Menurut Mikke, buku yang diterbitkan oleh Kepustakaan Populer Gramedia ini berkisah tentang banyak hal. Perkenalan dan hubungan antara Jeihan dan Mikke Sudanto selama lebih 4 tahun tersebut, selain menghasilkan pameran terkurasi, juga catatan yang terkait dengan aktivitas hidup dan seni Jeihan.

“Proses penulisan buku ini selama dua tahun yaitu dari 2015-2017. Melukis dan berpikir menjadi satu sepanjang hidupnya,”paparnya.

Dalam peluncuran buku ini, dihadiri sejumlah senimam dan pakar seni. Diantaranya Tisna Sanjaya (perupa dan staf pengajar ITB), Prof Jacob Sumardjo (Budayawan), Nasirun (Perupa), HM Naseuddin Anshoriy Ch (Penulis dan pengasuh Trend Budaya ilmu Giri, Yogyakarta) dan KH. Zawawi Imron (Penyair) yang diminta sebagai pembahas.

“Ada juga dua guru besar yaitu Prof Endang Caturwatu dan Prof Dr Wiendhu Nuryanti yang turut berkomentar dalam pelluncuran buku ini,”tambah Mikke.

Selain itu, di tenpat yang sama ditampilkan pula pameran Tunggal “Sufi/Suwung” yang digelar tanggal 2 hingga 20 Juni 2017.

Pameran ini menampilka berbagai lukisan yang bertemakan keilahian.
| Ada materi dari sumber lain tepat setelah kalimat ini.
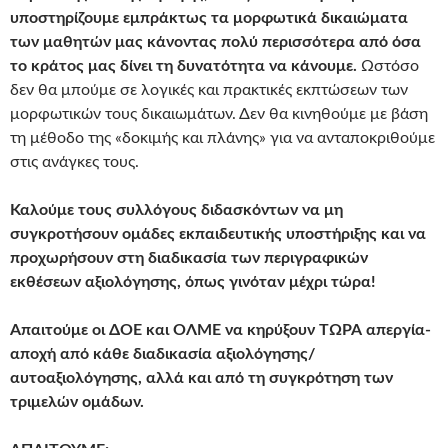
υποστηρίζουμε εμπράκτως τα μορφωτικά δικαιώματα
των μαθητών μας κάνοντας πολύ περισσότερα από όσα
το κράτος μας δίνει τη δυνατότητα να κάνουμε.
Ωστόσο
δεν θα μπούμε σε λογικές και πρακτικές εκπτώσεων των
μορφωτικών τους δικαιωμάτων. Δεν θα κινηθούμε με βάση
τη μέθοδο της «δοκιμής και πλάνης» για να ανταποκριθούμε
στις ανάγκες τους.
Καλούμε τους συλλόγους διδασκόντων να μη
συγκροτήσουν ομάδες εκπαιδευτικής υποστήριξης και να
προχωρήσουν στη διαδικασία των περιγραφικών
εκθέσεων αξιολόγησης, όπως γινόταν μέχρι τώρα!
Απαιτούμε οι ΔΟΕ και ΟΛΜΕ να κηρύξουν ΤΩΡΑ απεργία-
αποχή από κάθε διαδικασία αξιολόγησης/
αυτοαξιολόγησης, αλλά και από τη συγκρότηση των
τριμελών ομάδων.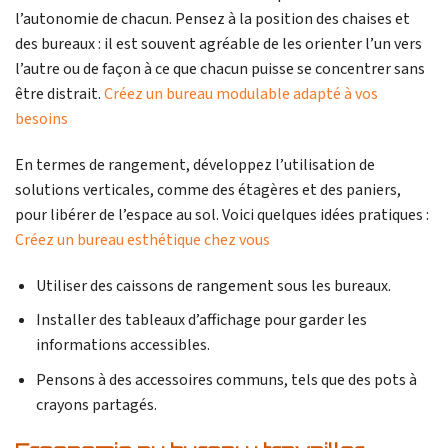
l’autonomie de chacun. Pensez à la position des chaises et
des bureaux : il est souvent agréable de les orienter l’un vers
l’autre ou de façon à ce que chacun puisse se concentrer sans
être distrait.
Créez un bureau modulable adapté à vos
besoins
En termes de rangement, développez l’utilisation de
solutions verticales, comme des étagères et des paniers,
pour libérer de l’espace au sol. Voici quelques idées pratiques :
Créez un bureau esthétique chez vous
Utiliser des caissons de rangement sous les bureaux.
Installer des tableaux d’affichage pour garder les
informations accessibles.
Pensons à des accessoires communs, tels que des pots à
crayons partagés.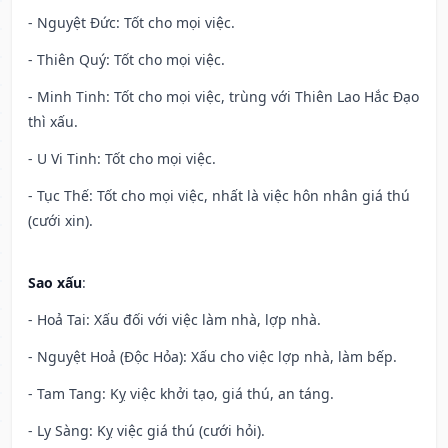
- Nguyệt Đức: Tốt cho mọi việc.
- Thiên Quý: Tốt cho mọi việc.
- Minh Tinh: Tốt cho mọi việc, trùng với Thiên Lao Hắc Đạo
thì xấu.
- U Vi Tinh: Tốt cho mọi việc.
- Tục Thế: Tốt cho mọi việc, nhất là việc hôn nhân giá thú
(cưới xin).
Sao xấu
:
- Hoả Tai: Xấu đối với việc làm nhà, lợp nhà.
- Nguyệt Hoả (Độc Hỏa): Xấu cho việc lợp nhà, làm bếp.
- Tam Tang: Kỵ việc khởi tạo, giá thú, an táng.
- Ly Sàng: Kỵ việc giá thú (cưới hỏi).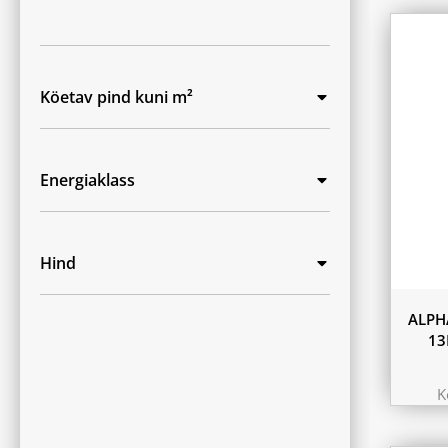
Köetav pind kuni m²
Energiaklass
Hind
ALPH
13
K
Lebih tepatnya hubungan antara Jeihan dan Keesaan Allah.

“Setidaknya dua puluhan lukisan yang disajikan menggambarkan dunia sunyi Jeihan yang mengangkat makna diri manusia dan sufi,”tuturnya.

Di luar itu, hubungan nusantara sebagai negeri rahmatalil alamin juga disajikan. Berbagai lukisan ini merupakan tema khusus yang telah dibahas dalam buku terbaru.

Mikke menambahkan, di usianya yang telah menginjak 79 tahun ini Jeihan telah matang dan mapan sebagai manusia. Pameran dan peluncuran buku ini baginya menjadi tanggung jawab sosial dan spiritual dalam menjalani kehidupan.

“Melalui karyanya, Jeihan ingin mengajak semua lapisan masyarakat menikmati puasa penuh berkah dan mengapresiasi seni yang selama ini dijalani,”pungkasnya.